Il diabete è in aumento nelle grandi città, ma non solo per questioni alimentari. La causa è da ricercare anche nelle abitudini di vita sbagliate e nelle loro conseguenze come lo stress e il pendolarismo. Lo sostiene uno studio importante, il più grande mai realizzato al mondo sui fattori sociali.

La ricerca internazionale è stata guidata dall’University College di Londra (UCL) nell’ambito del programma “Cities Changing Diabetes”.

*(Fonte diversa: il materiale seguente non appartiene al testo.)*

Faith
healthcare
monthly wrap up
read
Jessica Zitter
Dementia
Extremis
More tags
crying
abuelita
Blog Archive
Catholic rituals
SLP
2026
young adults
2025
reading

Per arrivare a queste conclusioni sono stati intervistati oltre 550 cittadini malati di diabete o a rischio di svilupparlo. Lo studio si è concentrato su cinque grandi metropoli, Copenaghen, Houston, Città del Messico, Shanghai, Tianjin. In questo modo si è cercato di trovare una relazione tra abitudini di vita e diabete, per capire cosa rende le persone vulnerabili al diabete di tipo 2 nelle città. Lo scopo è quello di mettere in atto un piano di prevenzione e rimedio per una delle malattie più diffuse e in rapida crescita al mondo.

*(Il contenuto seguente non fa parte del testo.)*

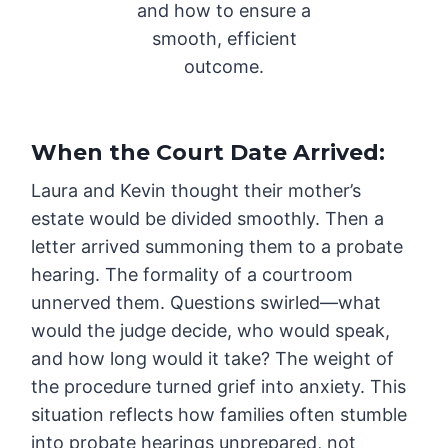
and how to ensure a
smooth, efficient
outcome.
When the Court Date Arrived
:
Laura and Kevin thought their mother’s
estate would be divided smoothly. Then a
letter arrived summoning them to a probate
hearing. The formality of a courtroom
unnerved them. Questions swirled—what
would the judge decide, who would speak,
and how long would it take? The weight of
the procedure turned grief into anxiety. This
situation reflects how families often stumble
into probate hearings unprepared, not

I risultati della ricerca internazionale sono stati presentati al Cities Changing Diabetes Summit 2015 di Copenaghen cui hanno partecipato oltre 250 esperti da tutto il mondo. Nell’occasione, è stato annunciato che Roma è candidata a città del Cities Changing Diabetes per il 2017. “Focalizzandosi principalmente sui fattori di rischio biomedici per il diabete, la ricerca tradizionale non ha adeguatamente tenuto conto dell’impatto dei fattori sociali e culturali sulla malattia”, ha detto David Napier, professore di Antropologia medica, UCL. “La nostra ricerca innovativa consentirà alle città in tutto il mondo di aiutare le popolazioni ad adottare stili di vita che li rendono meno vulnerabili al diabete. “Le conoscenze che abbiamo acquisito con questa ricerca hanno modificato il nostro modo di pensare il diabete nella nostra città”, ha dichiarato Armando Ahued Ortega, Ministro della Sanità di Città del Messico. “Questa nuova luce sui fattori di rischio socio-culturali guiderà lo sviluppo di politiche di sanità pubblica sempre più efficienti e mirate per sostenere la salute e il benessere dei nostri cittadini”.